=== WHAT YOU ARE ASKED TO DO ===
In your copy, set down the entries exactly and exclude the pictures.

=== Records contained in a dataset ===

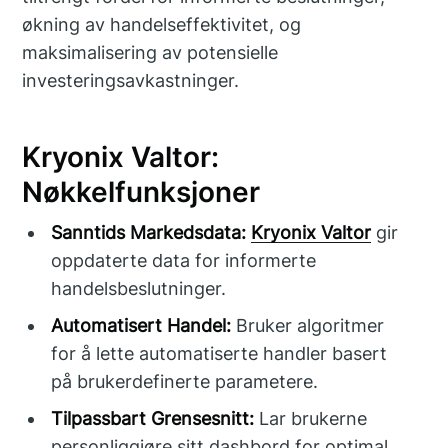
økning av handelseffektivitet, og
maksimalisering av potensielle
investeringsavkastninger.
Kryonix Valtor:
Nøkkelfunksjoner
Sanntids Markedsdata:
Kryonix Valtor
gir
oppdaterte data for informerte
handelsbeslutninger.
Automatisert Handel:
Bruker algoritmer
for å lette automatiserte handler basert
på brukerdefinerte parametere.
Tilpassbart Grensesnitt:
Lar brukerne
personliggjøre sitt dashbord for optimal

=== SOLUTION TO THE PROBLEM ===
økning av handelseffektivitet, og
maksimalisering av potensielle
investeringsavkastninger.
Kryonix Valtor:
Nøkkelfunksjoner
Sanntids Markedsdata:
Kryonix Valtor
gir
oppdaterte data for informerte
handelsbeslutninger.
Automatisert Handel:
Bruker algoritmer
for å lette automatiserte handler basert
på brukerdefinerte parametere.
Tilpassbart Grensesnitt:
Lar brukerne
personliggjøre sitt dashbord for optimal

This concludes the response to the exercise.